TASK DIRECTIONS »
From the records below, set down exactly the lines starting with the line that contains "Frankfurt a" and going on through the line that contains "gewinnt die effektive Schnee- und". Nothing else is wanted.

Extracted records:
****************

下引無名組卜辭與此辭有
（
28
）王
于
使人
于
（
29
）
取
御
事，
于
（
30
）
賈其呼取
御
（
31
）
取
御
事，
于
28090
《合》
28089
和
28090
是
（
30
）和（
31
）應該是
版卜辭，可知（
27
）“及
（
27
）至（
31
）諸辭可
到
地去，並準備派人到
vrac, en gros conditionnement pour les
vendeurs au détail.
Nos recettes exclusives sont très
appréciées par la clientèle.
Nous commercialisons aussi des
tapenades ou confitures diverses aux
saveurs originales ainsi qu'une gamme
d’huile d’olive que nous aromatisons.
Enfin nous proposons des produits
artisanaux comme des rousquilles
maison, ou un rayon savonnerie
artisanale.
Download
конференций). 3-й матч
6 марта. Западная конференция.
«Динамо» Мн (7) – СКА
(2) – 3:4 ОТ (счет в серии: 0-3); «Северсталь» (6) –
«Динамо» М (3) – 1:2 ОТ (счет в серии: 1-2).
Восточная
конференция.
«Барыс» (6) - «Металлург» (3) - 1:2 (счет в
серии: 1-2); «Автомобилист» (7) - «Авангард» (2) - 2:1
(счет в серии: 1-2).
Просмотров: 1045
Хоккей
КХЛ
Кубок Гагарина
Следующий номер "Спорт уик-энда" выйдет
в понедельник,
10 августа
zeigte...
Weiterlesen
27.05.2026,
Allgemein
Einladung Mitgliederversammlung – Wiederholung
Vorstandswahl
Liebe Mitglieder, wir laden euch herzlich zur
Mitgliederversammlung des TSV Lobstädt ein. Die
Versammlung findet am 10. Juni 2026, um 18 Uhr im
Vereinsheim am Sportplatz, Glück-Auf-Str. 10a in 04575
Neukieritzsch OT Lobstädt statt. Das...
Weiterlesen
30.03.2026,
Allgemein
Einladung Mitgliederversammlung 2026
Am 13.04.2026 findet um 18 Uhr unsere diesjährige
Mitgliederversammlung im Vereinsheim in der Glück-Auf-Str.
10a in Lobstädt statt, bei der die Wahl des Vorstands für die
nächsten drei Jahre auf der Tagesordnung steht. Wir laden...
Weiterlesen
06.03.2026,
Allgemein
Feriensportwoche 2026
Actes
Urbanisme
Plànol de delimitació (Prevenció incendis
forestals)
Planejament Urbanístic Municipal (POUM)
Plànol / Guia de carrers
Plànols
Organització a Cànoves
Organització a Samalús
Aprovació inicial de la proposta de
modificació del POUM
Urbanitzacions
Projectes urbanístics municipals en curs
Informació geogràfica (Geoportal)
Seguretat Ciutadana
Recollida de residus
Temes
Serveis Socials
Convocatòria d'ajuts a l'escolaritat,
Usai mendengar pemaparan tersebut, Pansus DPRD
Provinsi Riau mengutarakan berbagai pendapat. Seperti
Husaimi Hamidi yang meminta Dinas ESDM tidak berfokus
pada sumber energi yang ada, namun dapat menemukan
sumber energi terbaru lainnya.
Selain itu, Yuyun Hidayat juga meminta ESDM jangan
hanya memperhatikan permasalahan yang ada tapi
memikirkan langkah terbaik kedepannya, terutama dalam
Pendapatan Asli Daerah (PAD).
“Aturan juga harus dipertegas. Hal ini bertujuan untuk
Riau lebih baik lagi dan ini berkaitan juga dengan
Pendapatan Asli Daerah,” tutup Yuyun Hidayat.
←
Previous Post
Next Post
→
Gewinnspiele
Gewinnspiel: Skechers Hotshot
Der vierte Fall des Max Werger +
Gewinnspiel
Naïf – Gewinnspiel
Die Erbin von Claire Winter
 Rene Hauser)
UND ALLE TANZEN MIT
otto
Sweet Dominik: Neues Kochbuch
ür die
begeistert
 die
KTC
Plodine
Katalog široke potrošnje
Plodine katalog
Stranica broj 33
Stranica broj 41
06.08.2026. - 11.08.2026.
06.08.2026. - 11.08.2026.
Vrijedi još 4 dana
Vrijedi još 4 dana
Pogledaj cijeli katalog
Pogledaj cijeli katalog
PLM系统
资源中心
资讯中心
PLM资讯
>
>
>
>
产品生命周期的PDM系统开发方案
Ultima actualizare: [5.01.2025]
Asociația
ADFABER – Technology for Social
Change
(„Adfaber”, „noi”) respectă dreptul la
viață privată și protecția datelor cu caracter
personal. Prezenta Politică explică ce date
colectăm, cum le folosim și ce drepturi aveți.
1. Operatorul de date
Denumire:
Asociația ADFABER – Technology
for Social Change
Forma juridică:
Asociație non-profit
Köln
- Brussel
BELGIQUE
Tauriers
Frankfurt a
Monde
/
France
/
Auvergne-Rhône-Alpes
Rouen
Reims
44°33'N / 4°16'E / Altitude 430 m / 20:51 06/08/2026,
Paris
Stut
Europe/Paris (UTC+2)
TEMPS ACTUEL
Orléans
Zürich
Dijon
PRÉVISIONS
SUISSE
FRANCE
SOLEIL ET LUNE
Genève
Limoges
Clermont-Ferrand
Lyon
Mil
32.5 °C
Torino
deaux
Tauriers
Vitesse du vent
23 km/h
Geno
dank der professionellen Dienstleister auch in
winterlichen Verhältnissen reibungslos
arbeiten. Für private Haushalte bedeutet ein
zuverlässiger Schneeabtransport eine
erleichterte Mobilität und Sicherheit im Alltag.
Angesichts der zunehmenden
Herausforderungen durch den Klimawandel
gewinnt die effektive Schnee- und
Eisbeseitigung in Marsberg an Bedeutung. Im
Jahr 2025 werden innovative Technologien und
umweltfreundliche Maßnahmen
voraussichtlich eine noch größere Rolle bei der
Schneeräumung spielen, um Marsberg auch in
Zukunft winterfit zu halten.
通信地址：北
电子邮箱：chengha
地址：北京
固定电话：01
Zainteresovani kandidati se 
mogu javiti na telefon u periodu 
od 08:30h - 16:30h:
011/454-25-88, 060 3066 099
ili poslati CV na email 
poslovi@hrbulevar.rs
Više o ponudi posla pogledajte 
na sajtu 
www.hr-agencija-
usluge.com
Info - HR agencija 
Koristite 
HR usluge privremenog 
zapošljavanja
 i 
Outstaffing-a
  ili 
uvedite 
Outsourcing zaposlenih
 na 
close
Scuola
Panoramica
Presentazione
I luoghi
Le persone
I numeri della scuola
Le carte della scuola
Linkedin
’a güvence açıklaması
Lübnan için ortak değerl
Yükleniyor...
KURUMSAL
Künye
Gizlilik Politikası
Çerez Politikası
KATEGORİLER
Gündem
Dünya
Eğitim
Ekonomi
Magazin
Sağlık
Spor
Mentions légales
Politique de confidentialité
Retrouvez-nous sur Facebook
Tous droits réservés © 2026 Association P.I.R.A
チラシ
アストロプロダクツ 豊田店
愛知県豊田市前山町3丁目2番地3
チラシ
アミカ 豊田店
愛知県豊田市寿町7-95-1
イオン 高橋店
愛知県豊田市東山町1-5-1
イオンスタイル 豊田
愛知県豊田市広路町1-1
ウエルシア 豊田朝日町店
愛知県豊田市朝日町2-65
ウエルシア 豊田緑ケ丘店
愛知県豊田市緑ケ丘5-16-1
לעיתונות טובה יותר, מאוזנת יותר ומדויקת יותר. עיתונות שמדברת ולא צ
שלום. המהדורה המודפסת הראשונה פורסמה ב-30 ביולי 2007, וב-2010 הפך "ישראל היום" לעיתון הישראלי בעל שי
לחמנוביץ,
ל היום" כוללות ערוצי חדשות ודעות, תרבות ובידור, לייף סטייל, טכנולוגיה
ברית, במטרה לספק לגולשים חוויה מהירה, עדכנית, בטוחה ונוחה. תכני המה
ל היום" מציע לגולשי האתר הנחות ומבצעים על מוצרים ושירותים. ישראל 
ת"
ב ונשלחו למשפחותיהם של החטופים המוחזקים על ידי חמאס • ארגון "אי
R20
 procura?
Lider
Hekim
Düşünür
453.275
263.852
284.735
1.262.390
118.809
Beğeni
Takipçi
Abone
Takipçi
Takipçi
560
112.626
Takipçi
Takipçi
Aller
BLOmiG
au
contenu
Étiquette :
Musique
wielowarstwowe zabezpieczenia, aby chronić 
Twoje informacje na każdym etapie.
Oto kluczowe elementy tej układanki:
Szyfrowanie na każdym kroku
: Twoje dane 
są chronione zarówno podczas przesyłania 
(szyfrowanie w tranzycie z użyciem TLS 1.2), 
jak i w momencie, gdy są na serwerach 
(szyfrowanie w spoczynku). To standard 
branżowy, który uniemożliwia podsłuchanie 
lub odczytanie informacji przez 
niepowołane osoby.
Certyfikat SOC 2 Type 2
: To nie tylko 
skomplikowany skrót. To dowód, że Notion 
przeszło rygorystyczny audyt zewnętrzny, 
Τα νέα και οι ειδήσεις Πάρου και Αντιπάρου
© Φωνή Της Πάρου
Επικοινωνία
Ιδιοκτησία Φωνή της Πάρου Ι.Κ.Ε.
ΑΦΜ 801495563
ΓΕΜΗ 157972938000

****************

PROBLEM SOLUTION »
Frankfurt a
Monde
/
France
/
Auvergne-Rhône-Alpes
Rouen
Reims
44°33'N / 4°16'E / Altitude 430 m / 20:51 06/08/2026,
Paris
Stut
Europe/Paris (UTC+2)
TEMPS ACTUEL
Orléans
Zürich
Dijon
PRÉVISIONS
SUISSE
FRANCE
SOLEIL ET LUNE
Genève
Limoges
Clermont-Ferrand
Lyon
Mil
32.5 °C
Torino
deaux
Tauriers
Vitesse du vent
23 km/h
Geno
dank der professionellen Dienstleister auch in
winterlichen Verhältnissen reibungslos
arbeiten. Für private Haushalte bedeutet ein
zuverlässiger Schneeabtransport eine
erleichterte Mobilität und Sicherheit im Alltag.
Angesichts der zunehmenden
Herausforderungen durch den Klimawandel
gewinnt die effektive Schnee- und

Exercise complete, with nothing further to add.